• [PROBLEM DETAILS]:
Search the records for the string "Twilight" and copy every line where it turns up.

• [SUPPLIED MATERIAL]:

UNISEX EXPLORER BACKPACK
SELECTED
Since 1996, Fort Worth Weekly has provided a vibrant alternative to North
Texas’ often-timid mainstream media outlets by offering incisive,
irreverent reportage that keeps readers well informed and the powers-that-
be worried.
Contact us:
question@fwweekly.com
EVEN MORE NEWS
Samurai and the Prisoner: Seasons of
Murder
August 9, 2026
...
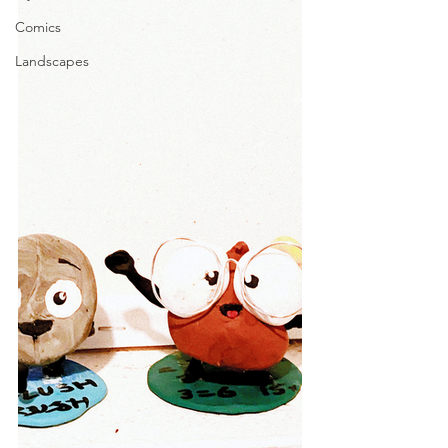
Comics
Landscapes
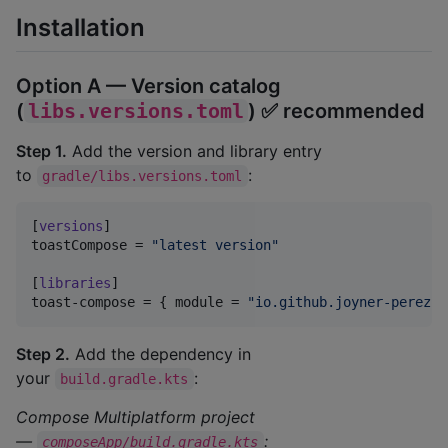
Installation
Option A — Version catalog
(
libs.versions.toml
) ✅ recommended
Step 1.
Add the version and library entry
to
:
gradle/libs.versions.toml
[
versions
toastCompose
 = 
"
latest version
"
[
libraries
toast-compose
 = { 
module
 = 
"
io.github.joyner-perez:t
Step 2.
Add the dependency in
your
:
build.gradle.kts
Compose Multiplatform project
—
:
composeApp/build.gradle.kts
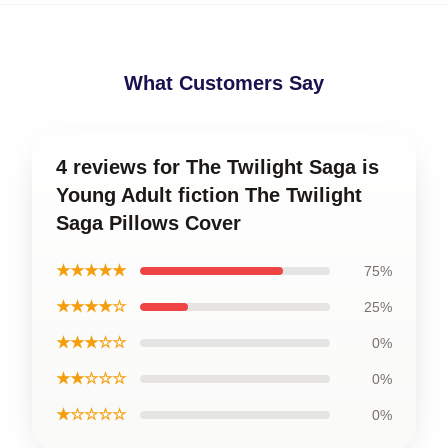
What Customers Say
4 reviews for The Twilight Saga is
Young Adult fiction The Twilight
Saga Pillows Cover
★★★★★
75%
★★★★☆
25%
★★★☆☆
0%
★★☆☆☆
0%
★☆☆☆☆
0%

• [RESPONSE TO THIS TASK]:
4 reviews for The Twilight Saga is
Young Adult fiction The Twilight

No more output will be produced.